A blog that I came across recently, dearphotograph.com, has probably inspired thousand of folks to rummage through their old photos in search of material that might work for that exercise. Mine was a double whammy. I've been going through my Aunts house, trying to get it ready for a renter, and I have come across boxes and boxes of family photographs and this one really stuck with me.
This is my Nonna, or grandma for you non-Italian readers, and she was the sweetest, most wonderful person I have ever known. Towering at 4 foot 10 inches, tops, she immigrated to this country from Northern Italy with my Nonno, Grandpa, in the story book fashion that included traveling by ship and landing at Ellis Island to be processed into this country. I came across her immigration papers and they listed her as a Contidina, or Peasant Woman. It must have been quite an adventure back then. Heck it would be quite an adventure now.
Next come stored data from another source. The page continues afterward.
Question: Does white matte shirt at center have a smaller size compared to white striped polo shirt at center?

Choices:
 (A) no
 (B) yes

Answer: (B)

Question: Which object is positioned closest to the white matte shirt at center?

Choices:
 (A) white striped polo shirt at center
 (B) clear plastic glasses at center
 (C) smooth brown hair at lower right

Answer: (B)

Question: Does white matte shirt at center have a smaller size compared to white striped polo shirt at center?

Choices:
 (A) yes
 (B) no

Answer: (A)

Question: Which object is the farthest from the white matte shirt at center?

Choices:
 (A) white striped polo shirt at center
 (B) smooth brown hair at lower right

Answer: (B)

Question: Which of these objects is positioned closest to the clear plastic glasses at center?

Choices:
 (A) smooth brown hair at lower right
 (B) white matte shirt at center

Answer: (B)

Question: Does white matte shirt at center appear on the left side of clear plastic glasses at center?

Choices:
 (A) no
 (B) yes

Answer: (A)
In this picture, she sits with me on her lap in the old porch swing. I remember that so well. Of course it creaked and that sound to this day, is so reassuring and comforting to me. I think if I could somehow bottle it, we could do away with Valium and Prozac and every other brain mugging drug we currently have. We'd sit there for long periods of time watching the neighborhood kids playing Indian Ball or even Corkball, which I think may be peculiar to the St Louis area. Eventually my dad would buy the lot across the street so we'd have a place to play ball that wasn't in the street. It only helped a little because we always ended up running out of space so we'd stretch the field to include the street anyway.
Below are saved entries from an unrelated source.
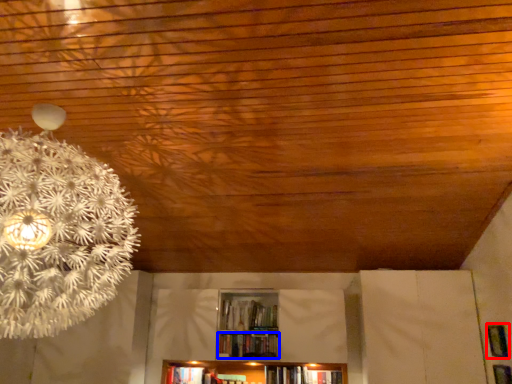 Question: Among these objects, which one is farthest to the camera, panel (highlighted by a red box) or book (highlighted by a blue box)?

Choices:
 (A) panel
 (B) book

Answer: (B) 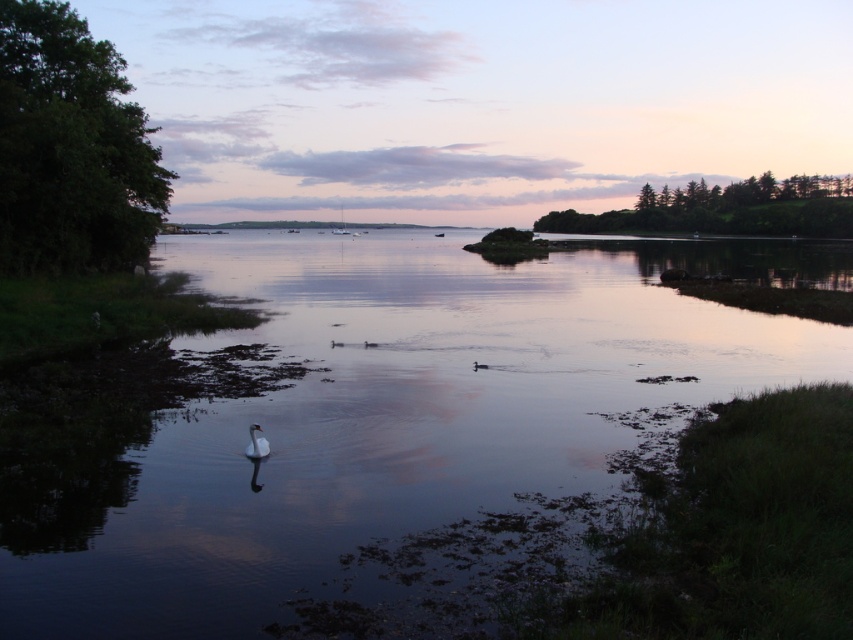 Between green leafy tree at left and green leafy trees at upper right, which one has less height?

With less height is green leafy tree at left.

Can you confirm if green leafy tree at left is positioned to the left of green leafy trees at upper right?

Indeed, green leafy tree at left is positioned on the left side of green leafy trees at upper right.

Which is behind, point (78, 186) or point (606, 214)?

The point (606, 214) is behind.

Locate an element on the screen. The height and width of the screenshot is (640, 853). green leafy tree at left is located at coordinates [70, 148].

Is clear water at center shorter than green leafy tree at left?

Yes, clear water at center is shorter than green leafy tree at left.

This screenshot has height=640, width=853. Identify the location of clear water at center. (393, 413).

I want to click on clear water at center, so pos(393,413).

Which is more to the right, clear water at center or white glossy swan at lower center?

clear water at center

The image size is (853, 640). Describe the element at coordinates (393, 413) in the screenshot. I see `clear water at center` at that location.

Find the location of `clear water at center`. clear water at center is located at coordinates coord(393,413).

Image resolution: width=853 pixels, height=640 pixels. I want to click on clear water at center, so click(x=393, y=413).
This image looks, to me, like something out of the "Grapes of Wrath", though they traveled no farther than Alton, Illinois. This house was located on the "Hill", as the Italian section was called. I don't know if every town had a "Hill" section but I do know St Louis has a famous neighborhood of the same name. Ours was certainly a bit different from that one because it was indeed perched on top of one of the many steep hills in Alton. As a little known fact, Alton has the steepest paved street in the country, unless someone built one newer since I was a child and at some 8 feet 9 inches, Altonian "Robert Wadlow", is the worlds Tallest man on record. He lived around our neighborhood and was about the same age as my dad. He died very young from a toe infection.
I wander again.
My Nonna's maiden name was Lovato and if you say it with her first, Anna (ah nah), it flows so softly and rhythmically off your tongue. I keep a small sign with her name printed on it above my computer because I think some day it will make a lovely name for some worthwhile endeavor. Annalovato.
I never knew my Nonno, he died when my dad was just eleven.